販売したのは市清掃センターに持ち込まれた、まだ利用できるいすや本棚、子ども向け玩具など。今回のホール座席の再利用は、ごみ減量やリユースに積極的な三島市らしい取り組みと言えます。
(山田)他の自治体も「こういうやり方がある」と知ったのではないでしょうか。
政府もリユース推進に力
(川内)政府はごみの排出抑制と製造や廃棄の際に出る二酸化炭素(CO2)の削減を目的に「リユース品」の市場規模を2030年に2024年比で32%拡大させる方針です。約3兆5千億円を4兆6千億円規模にする目標。市場規模は近年、おおむね年1%のペースで伸びていて、目標達成には今後は年4~5%の大幅増が必要になります。
(山田)相当ペースを上げる必要がありますね。
(川内)2027年度までに事業者が守るべき事項をまとめた指針を策定する方針です。具体的な施策としては、中古品販売店やフリマアプリの出店企業を評価する仕組みを設け、優良企業の活動を後押しすることなどを想定しています。

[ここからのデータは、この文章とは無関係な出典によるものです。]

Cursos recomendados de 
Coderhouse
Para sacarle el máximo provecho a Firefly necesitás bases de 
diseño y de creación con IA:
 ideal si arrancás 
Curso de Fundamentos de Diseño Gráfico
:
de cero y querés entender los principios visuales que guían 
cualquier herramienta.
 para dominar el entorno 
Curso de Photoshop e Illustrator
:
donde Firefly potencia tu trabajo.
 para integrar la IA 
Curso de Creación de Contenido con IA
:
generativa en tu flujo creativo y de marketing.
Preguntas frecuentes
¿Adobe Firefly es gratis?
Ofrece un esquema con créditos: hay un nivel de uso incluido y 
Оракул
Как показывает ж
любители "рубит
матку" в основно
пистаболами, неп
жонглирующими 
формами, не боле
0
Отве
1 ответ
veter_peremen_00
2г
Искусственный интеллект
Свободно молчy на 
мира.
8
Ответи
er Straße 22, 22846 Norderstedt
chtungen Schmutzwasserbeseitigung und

(山田)リスナーから声が届いています。「備品交換と言えば、エコパも20年くらいたっている」「甲子園のベンチもリユースされて一般の人も買えるので、使いたいです」など。甲子園のベンチは更新時に買えるんだ。
自治体同士の“縁結び”を

(川内)政府は自治体にもリユース品の活用を促しています。三島市と橋本市のような自治体同士のやりとりも、自治体のリユース品活用推進の一法ではないでしょうか。そもそもが自治体で使われていた物であり、マッチングは良さそうです。
(山田)確かに。
(川内)今回は会館の座席を手がけたメーカーが同じだったという背景がありますが、「こういう物を欲しい」「これを提供できる」という自治体の情報を集約する“縁結び”のシステムがあればと感じました。
(山田)できそうな気がします。
(川内)高度経済成長期の1960~1970年代に建てられた公共施設が相次いで耐用年数を迎えていて、地方の人口減少などもあり箱物の廃止や複数施設を統合しての機能集約などの動きが全国で進んでいます。

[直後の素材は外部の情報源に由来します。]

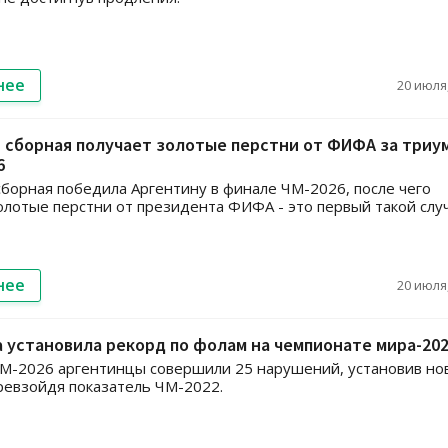
нее
20 июля,
 сборная получает золотые перстни от ФИФА за триу
6
сборная победила Аргентину в финале ЧМ-2026, после чего
олотые перстни от президента ФИФА - это первый такой слу
нее
20 июля,
 установила рекорд по фолам на чемпионате мира-20
М-2026 аргентинцы совершили 25 нарушений, установив но
ревзойдя показатель ЧМ-2022.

今回のホール座席のようにリユースできる「掘り出し物」が出る可能性は高まっているのではないでしょうか。橋本市についても2006年に隣町と合併していて、隣町に元々あった比較的新しいホールに機能移転する形で、元の橋本市にあった市民会館を閉館しました。
その結果、再利用できる座席が生まれたわけです。
(山田)歯車がうまくかみ合ったんだな。
リユース品の価値とは
(川内)古い漁網からバッグを作るなど、新しい価値を付けて再生する「アップサイクル」の取り組みも進んでいます。私が趣味のフライフィッシングで使うベストは、ペットボトルから再生した物。投棄されたルアーを海底から回収し、補修して販売するビジネスも生まれています。(山田)ランドセルのアップサイクルを聞いたことがあります。
(川内)中東情勢の緊迫化で石油の調達が不安定になり、プラスチックやポリ製品が今までのように作れなく可能性もあります。リユースへの関心や必要性はより高まるのではないでしょうか。
(山田)僕はリユースした物の方が価値があるような気がします。今回の三島市のホール座席も和歌山県の橋本市から無償で譲渡されたという「物語」があります。その物語が価値なんじゃないでしょうか。
(川内)ストーリーが大きな価値であるのは間違いありません。自治体同士の備品のやりとりとして、三島市の担当者はホール備え付けのピアノなどが考えられると話していました。小ホールから外した座席のさらなる利用の可能性も探っているとのことです。
(山田)自治体同士による備品のリユース、広がりに期待します。可能性は十分あると実感しました。今日の勉強はこれでおしまい!